Her eyes widened at the multiple bags dangling from my hands.

I realized I’d been standing there gaping like a fish, and I held up the bags. “You said there was only one brownie bite left. I, uh, got more. A few more. Different kinds.”

The corner of her mouth twitched upward. “I see.” She stepped back, gesturing for me to come inside.

“I wasn’t sure what you’d want.” I set the bags on her kitchen counter. “So I went with the everything approach.”

“Flowers too?” She reached for the bouquet, and I watched her throat work as she swallowed. “That’s... unexpected.”

“Bad unexpected?” I was suddenly aware of how close we were standing in her narrow kitchen.

“Just unexpected.” She filled a vase with water, and I didn’t miss how she wiped at one of her cheeks. “No one’s brought me flowers in a long time.”

“Well, that’s fucked up.” The words escaped before I could filter them. “You deserve flowers.” I shoved my hands in my pockets, then pulled them out again, feeling completely out of my element. “And brownie bites.

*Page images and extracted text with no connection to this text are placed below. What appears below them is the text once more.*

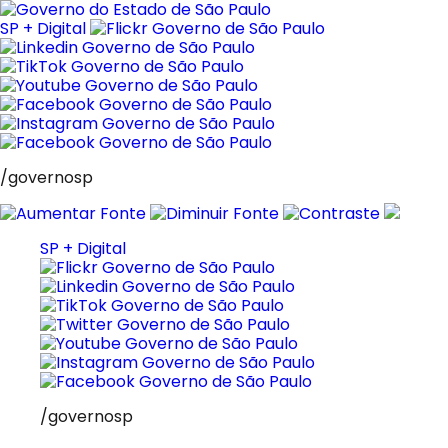
Pular
para
SP + Digital
o
conteúdo
/governosp
SP + Digital
/governosp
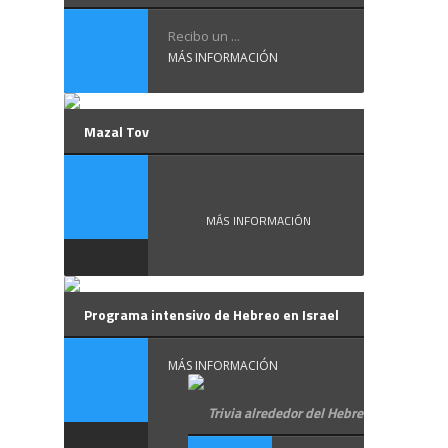
Recibo un ...
MÁS INFORMACIÓN
Mazal Tov
¿ ...
MÁS INFORMACIÓN
Programa intensivo de Hebreo en Israel
MÁS INFORMACIÓN
Trivia alrededor del Hebreo moderno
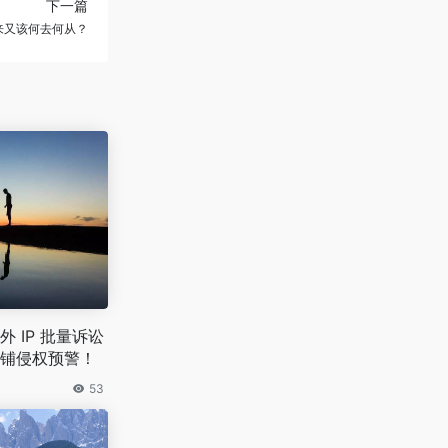
下一篇
未来又该何去何从？
 IP 批量诉讼
铺侵权预警！
53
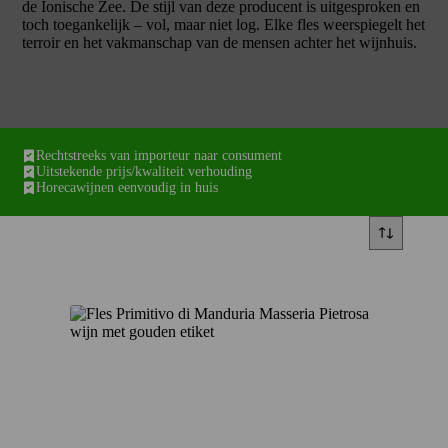
de Ionische Zee. De stijl van deze producent is uitgesproken en
toch toegankelijk – vol, maar niet log. Elke fles weerspiegelt het
terroir en het vakmanschap van de mensen achter het wijnhuis.
Rechtstreeks van importeur naar consument
Uitstekende prijs/kwaliteit verhouding
Horecawijnen eenvoudig in huis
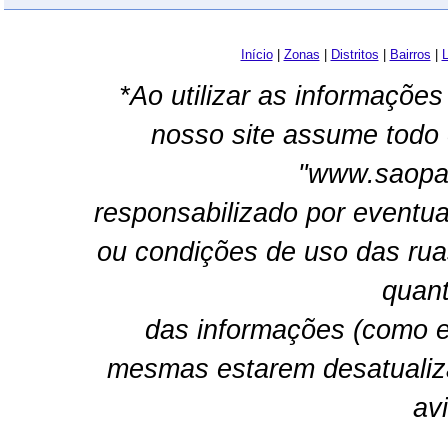
Início
|
Zonas
|
Distritos
|
Bairros
|
L
*Ao utilizar as informações
nosso site assume todo 
"www.saopau
responsabilizado por eventua
ou condições de uso das rua
quant
das informações (como e
mesmas estarem desatualiz
av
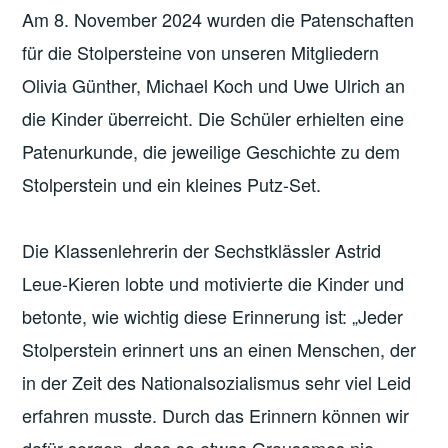
Am 8. November 2024 wurden die Patenschaften
für die Stolpersteine von unseren Mitgliedern
Olivia Günther, Michael Koch und Uwe Ulrich an
die Kinder überreicht. Die Schüler erhielten eine
Patenurkunde, die jeweilige Geschichte zu dem
Stolperstein und ein kleines Putz-Set.
Die Klassenlehrerin der Sechstklässler Astrid
Leue-Kieren lobte und motivierte die Kinder und
betonte, wie wichtig diese Erinnerung ist: „Jeder
Stolperstein erinnert uns an einen Menschen, der
in der Zeit des Nationalsozialismus sehr viel Leid
erfahren musste. Durch das Erinnern können wir
dafür sorgen, dass so etwas Grausames nie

And whatever the hell else I panic-bought.”

A genuine laugh bubbled out of her, and something in my chest loosened at the sound.

“Ice cream melts. I should put it away.” I was desperate to do something other than stare at her.

She reached for the bags at the same time I did. Our hands collided, and we froze, eyes locked on each other. I swallowed hard, my eyes following the line of her throat as she took an almost imperceptible step closer.

“Dom...” Her voice was so quiet I almost missed it.

“Yeah?” My own voice came out embarrassingly rough.

“Are we going to talk about...” She gestured vaguely between us, her hand stopping halfway to rest on her stomach.

The gravity of what that simple gesture meant hit me like a blindside check. This woman was carrying my child. My child.

“I don’t know how to do this, but I’m not running again. I need you to know that.”

Her eyes widened, glistening slightly. For a horrifying moment, I thought she might cry, which would officially make me the biggest asshole on the planet because who makes a pregnant woman cry while holding three types of brownie bites?

But then her lips curved into a small smile. “Good start,” she whispered. “Now pass me that ice cream before we have soup instead.”